The Kostenki genome also contained, as with all people of Eurasia today, a small percentage of Neanderthal genes, confirming previous findings which show there was an 'admixture event' early in the human colonisation Eurasia: a period when Neanderthals and the first humans to leave Africa for Europe briefly interbred.
The new study allows scientists to closer estimate this 'event' as occurring around 54,000 years ago, before the Eurasian population began to separate. This means that, even today, anyone with a Eurasian ancestry – from Chinese to Scandinavian and North American – has a small element of Neanderthal DNA.
However, despite Western Eurasians going on to share the European landmass with Neanderthals for another 10,000 years, no further periods of interbreeding occurred.
"Were Neanderthal populations dwindling very fast? Did modern humans still encounter them? We were originally surprised to discover there had been interbreeding. Now the question is, why so little? It's an extraordinary finding that we don't understand yet," said co-author Professor Robert Foley, also from LCHES.

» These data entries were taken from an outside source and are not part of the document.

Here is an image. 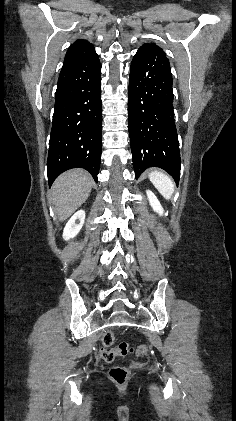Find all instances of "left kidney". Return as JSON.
Segmentation results:
<instances>
[{
  "mask_svg": "<svg viewBox=\"0 0 236 421\" xmlns=\"http://www.w3.org/2000/svg\"><path fill=\"white\" fill-rule=\"evenodd\" d=\"M146 194L153 211H155V213H159V215H163V208L154 192H152V190H146Z\"/></svg>",
  "mask_w": 236,
  "mask_h": 421,
  "instance_id": "left-kidney-1",
  "label": "left kidney"
}]
</instances>
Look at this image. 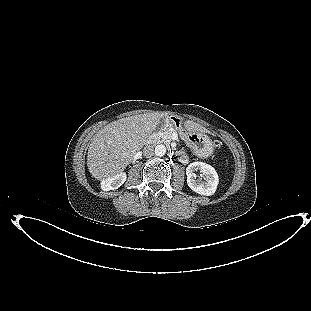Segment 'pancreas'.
<instances>
[{
  "instance_id": "1",
  "label": "pancreas",
  "mask_w": 311,
  "mask_h": 311,
  "mask_svg": "<svg viewBox=\"0 0 311 311\" xmlns=\"http://www.w3.org/2000/svg\"><path fill=\"white\" fill-rule=\"evenodd\" d=\"M176 131L173 128H165L155 133V138L159 142L170 143L171 136Z\"/></svg>"
}]
</instances>
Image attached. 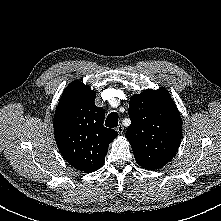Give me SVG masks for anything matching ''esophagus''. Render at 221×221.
Wrapping results in <instances>:
<instances>
[{
    "label": "esophagus",
    "mask_w": 221,
    "mask_h": 221,
    "mask_svg": "<svg viewBox=\"0 0 221 221\" xmlns=\"http://www.w3.org/2000/svg\"><path fill=\"white\" fill-rule=\"evenodd\" d=\"M116 131L118 132V134H123L124 132V127L122 124H119L117 127H116Z\"/></svg>",
    "instance_id": "34e87169"
}]
</instances>
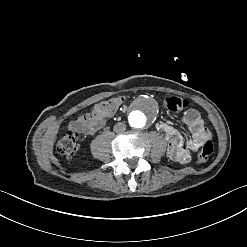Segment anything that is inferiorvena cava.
Here are the masks:
<instances>
[{"mask_svg":"<svg viewBox=\"0 0 247 247\" xmlns=\"http://www.w3.org/2000/svg\"><path fill=\"white\" fill-rule=\"evenodd\" d=\"M125 130H126V124L125 123L119 122V123L115 124V126H114V131L116 133H121Z\"/></svg>","mask_w":247,"mask_h":247,"instance_id":"inferior-vena-cava-1","label":"inferior vena cava"}]
</instances>
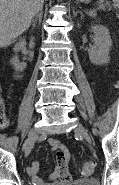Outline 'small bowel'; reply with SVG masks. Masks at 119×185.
Instances as JSON below:
<instances>
[{"mask_svg": "<svg viewBox=\"0 0 119 185\" xmlns=\"http://www.w3.org/2000/svg\"><path fill=\"white\" fill-rule=\"evenodd\" d=\"M49 145L54 152V171L46 178H41L37 174L39 172V161L35 160L27 168V173L33 178V181L38 185H55L57 180H70L69 160L70 154L66 146L59 140L49 138Z\"/></svg>", "mask_w": 119, "mask_h": 185, "instance_id": "1", "label": "small bowel"}]
</instances>
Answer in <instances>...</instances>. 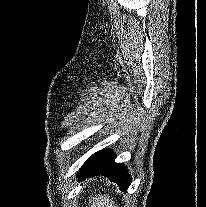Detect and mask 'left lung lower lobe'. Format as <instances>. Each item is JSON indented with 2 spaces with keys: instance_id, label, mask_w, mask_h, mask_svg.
<instances>
[{
  "instance_id": "0a47b994",
  "label": "left lung lower lobe",
  "mask_w": 206,
  "mask_h": 207,
  "mask_svg": "<svg viewBox=\"0 0 206 207\" xmlns=\"http://www.w3.org/2000/svg\"><path fill=\"white\" fill-rule=\"evenodd\" d=\"M116 155L111 150H100L92 154L79 172V181L89 176L104 175L118 184L119 188L127 191L131 180L126 167L115 163Z\"/></svg>"
}]
</instances>
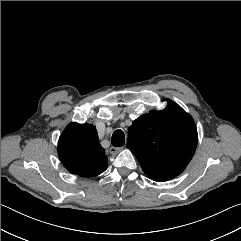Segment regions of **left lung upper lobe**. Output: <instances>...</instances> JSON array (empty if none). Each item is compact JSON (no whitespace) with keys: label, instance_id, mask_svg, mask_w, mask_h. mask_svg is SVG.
Listing matches in <instances>:
<instances>
[{"label":"left lung upper lobe","instance_id":"obj_1","mask_svg":"<svg viewBox=\"0 0 241 241\" xmlns=\"http://www.w3.org/2000/svg\"><path fill=\"white\" fill-rule=\"evenodd\" d=\"M167 102L165 109L140 116L128 128L127 148L144 173L158 182L181 174L198 142L193 118L172 100Z\"/></svg>","mask_w":241,"mask_h":241}]
</instances>
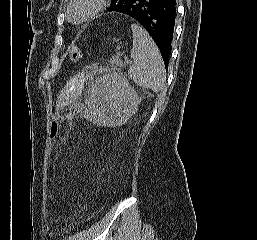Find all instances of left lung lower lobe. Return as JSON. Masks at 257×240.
I'll return each instance as SVG.
<instances>
[{"label": "left lung lower lobe", "instance_id": "1", "mask_svg": "<svg viewBox=\"0 0 257 240\" xmlns=\"http://www.w3.org/2000/svg\"><path fill=\"white\" fill-rule=\"evenodd\" d=\"M108 11L126 14L139 22L160 49L166 70L176 18V0H124Z\"/></svg>", "mask_w": 257, "mask_h": 240}]
</instances>
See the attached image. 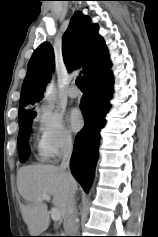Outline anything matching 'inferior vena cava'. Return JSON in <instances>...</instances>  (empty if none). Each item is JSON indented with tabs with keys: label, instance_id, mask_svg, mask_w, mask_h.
I'll use <instances>...</instances> for the list:
<instances>
[{
	"label": "inferior vena cava",
	"instance_id": "602c4592",
	"mask_svg": "<svg viewBox=\"0 0 158 237\" xmlns=\"http://www.w3.org/2000/svg\"><path fill=\"white\" fill-rule=\"evenodd\" d=\"M61 151H62V162L60 164V169L65 171L68 177L72 178V174L70 171V160L73 151V144L70 136H66L63 139ZM76 219H77L76 202L74 199V194H72L68 202L67 211L64 218V229L68 236H76L78 233V226Z\"/></svg>",
	"mask_w": 158,
	"mask_h": 237
}]
</instances>
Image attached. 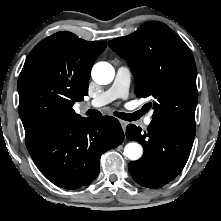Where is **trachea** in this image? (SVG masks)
<instances>
[{
  "instance_id": "1",
  "label": "trachea",
  "mask_w": 221,
  "mask_h": 221,
  "mask_svg": "<svg viewBox=\"0 0 221 221\" xmlns=\"http://www.w3.org/2000/svg\"><path fill=\"white\" fill-rule=\"evenodd\" d=\"M86 114L90 117H99L101 116V113L97 110H93V109H90L86 112ZM143 114V111L140 110L138 112H135V113H132V114H127V113H124V112H117L115 111L114 112V115L120 119H123L125 121H134V120H137L139 119Z\"/></svg>"
}]
</instances>
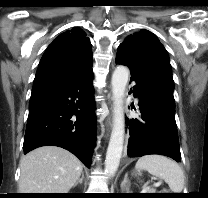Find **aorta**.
Listing matches in <instances>:
<instances>
[{"mask_svg": "<svg viewBox=\"0 0 208 198\" xmlns=\"http://www.w3.org/2000/svg\"><path fill=\"white\" fill-rule=\"evenodd\" d=\"M129 78V69L118 66L112 75V98L114 104L113 128L110 136L105 159V172L113 177L119 167L123 151L125 120L123 113V99Z\"/></svg>", "mask_w": 208, "mask_h": 198, "instance_id": "obj_1", "label": "aorta"}]
</instances>
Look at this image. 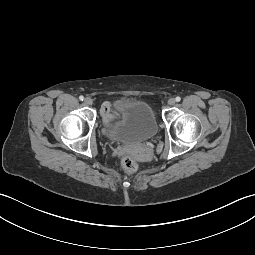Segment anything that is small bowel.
<instances>
[{
    "label": "small bowel",
    "instance_id": "c3829d8e",
    "mask_svg": "<svg viewBox=\"0 0 255 255\" xmlns=\"http://www.w3.org/2000/svg\"><path fill=\"white\" fill-rule=\"evenodd\" d=\"M101 116L105 122L110 121L114 117L110 103L106 102L102 105Z\"/></svg>",
    "mask_w": 255,
    "mask_h": 255
}]
</instances>
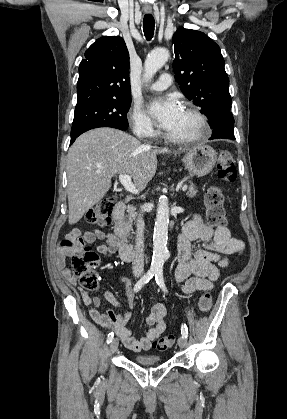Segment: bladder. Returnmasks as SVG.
<instances>
[{
	"label": "bladder",
	"instance_id": "bladder-1",
	"mask_svg": "<svg viewBox=\"0 0 287 419\" xmlns=\"http://www.w3.org/2000/svg\"><path fill=\"white\" fill-rule=\"evenodd\" d=\"M134 360L139 364L151 366L158 364L161 359L151 355H137L134 357Z\"/></svg>",
	"mask_w": 287,
	"mask_h": 419
}]
</instances>
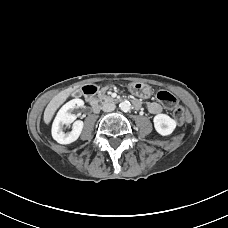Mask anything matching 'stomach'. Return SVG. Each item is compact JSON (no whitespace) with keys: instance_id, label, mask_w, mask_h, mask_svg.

Unique to the Kostenki genome is a small element it shares with people who live in parts of the Middle East now, and who were also the population of farmers that arrived in Europe about 8,000 years ago and assimilated with indigenous hunter-gatherers. This early contact is surprising, and provides the first clues to a hereto unknown lineage that could be as old as – or older than – the other major Eurasian genetic lines. These two populations must have interacted briefly before 36,000 years ago, and then remained isolated from each other for tens of millennia.
"This element of the Kostenki genome confirms the presence of a yet unmapped major population lineage in Eurasia. The population separated early on from ancestors of other Eurasians, both Europeans and Eastern Asians," said Andaine Seguin-Orlando from the Centre for GeoGenetics in Copenhagen.
Mirazón Lahr points out that, while Western Eurasia was busy mixing as a 'meta-population', there was no interbreeding with these mystery populations for some 30,000 years – meaning there must have been some kind of geographic barrier for millennia, despite the fact that Europe and the Middle East seem, for us at least, to be so close geographically. But the Kostenki genome not only shows the existence of these unmapped populations, but that there was at least one window of time when whatever barrier existed became briefly permeable.
"This mystery population may have remained small for a very long time, surviving in refugia in areas such as the Zagros Mountains of Iran and Iraq, for example," said Mirazón Lahr. "We have no idea at the moment where they were for those first 30,000 years, only that they were in the Middle East by the end of the ice age, when they invented agriculture."
Lead author and Lundbeck Foundation Professor Eske Willerslev added: "This work reveals the complex web of population relationships in the past, generating for the first time a firm framework with which to explore how humans responded to climate change, encounters with other populations, and the dynamic landscapes of the ice age."